Quiz 18 Instructions

Please complete the following questions and submit a file named Quiz18.R to Gradescope for autograding.

Remember:

  • Do not rename external data files or edit them in any way. In other words, don’t modify Urbana Police Incidents Data (2020-2023).csv. Your code won’t work properly on my version of that data set, if you do.

  • Do not use global paths in you script. Instead, use setwd() interactively in the console, but do not forget to remove or comment out this part of the code before you submit. The directory structure of your machine is not the same as the one on Gradescope’s virtual machines.

  • Do not destroy or overwrite any variables in your program. I check them only after I have run your entire program from start to finish.

  • Check to make sure you do not have any syntax errors. Code that doesn’t run will get a very bad grade.

  • Make sure to name your submission Quiz18.R

  • Don’t forget to use library(tidyverse)at the beginning of Quiz18.R.

Tip: before submitting, it might help to clear all the objects from your workspace, and then source your file before you submit it. This will often uncover bugs.

Data Source:

The Urbana Open Data website Urbana Police Incidents Dataset Link contains police incident data from 1988 up until February 2023, which is when the Urbana Police began using a new computer system.
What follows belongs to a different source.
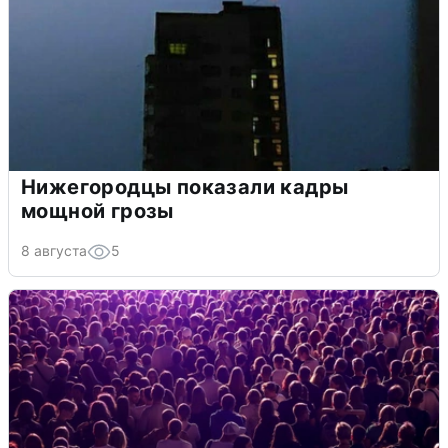
Нижегородцы показали кадры
мощной грозы
8 августа
5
In this quiz, we use data exclusively from 2020 to 2023 Urbana Police Incidents Data (2020-2023).csv and concentrate only on the columns related to date and time.

Question 1

  1. [1 pt] Read in the CSV data as tibble incidents and select the columns from DATE.OCCURRED to TIME.ARRIVED only (8 columns).
  1. [2 pts] Select the appropriate lubridate function to convert the variables DATE.OCCURRED, DATE.REPORTED, and DATE.ARRIVED from character to date type.
  1. [2 pts] Parse the day of the month the incidents occurred. Save the result as a vector named DAY.

Question 2

[3 pts] Please

  • combine the DATE.OCCURRED and TIME.OCCURRED as DATETIME.OCCURRED;
  • combine the DATE.REPORTED and TIME.REPORTED as DATETIME.REPORTED;
  • combine the DATE.ARRIVED and TIME.ARRIVED as DATETIME.ARRIVED.
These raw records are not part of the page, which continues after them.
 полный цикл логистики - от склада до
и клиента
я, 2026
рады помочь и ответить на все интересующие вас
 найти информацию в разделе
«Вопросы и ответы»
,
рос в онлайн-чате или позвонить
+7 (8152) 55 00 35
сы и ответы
[Hint: We can combine the date “2022-01-04” and time “16:00:00” in the following way:

ymd_hms(paste("2022-01-04", "16:00:00"), tz = "America/Chicago") ]

Question 3

  1. [2 pts] Identify the top 5 incidents with the largest time difference between the time reported and the time occurred (i.e. DATETIME.REPORTED - DATETIME.OCCURRED or difftime(DATETIME.REPORTED, DATETIME.OCCURRED)). Please make sure to use as.duration() to convert the difftime() object to a Duration object for easier interpretation. Name this difference variable report_occur_diff, and save the subset as a tibble named top5_rodiff.
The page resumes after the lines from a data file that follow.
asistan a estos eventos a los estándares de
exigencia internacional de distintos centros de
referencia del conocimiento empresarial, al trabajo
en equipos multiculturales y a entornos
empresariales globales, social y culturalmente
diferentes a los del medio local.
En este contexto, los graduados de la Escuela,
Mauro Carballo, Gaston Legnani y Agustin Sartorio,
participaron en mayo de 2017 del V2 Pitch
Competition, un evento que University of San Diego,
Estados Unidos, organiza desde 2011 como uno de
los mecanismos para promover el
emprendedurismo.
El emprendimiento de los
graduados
[Hint: You may use arrange() and head() or slice_head() functions.]

  1. [2 pts] Identify the top 5 incidents with the largest time difference between the time arrived and the time reported (i.e. DATETIME.ARRIVED - DATETIME.REPORTED or difftime(DATETIME.ARRIVED, DATETIME.REPORTED)). Name this difference variable arrive_report_diff, and save the subset as a tibble named top5_ardiff.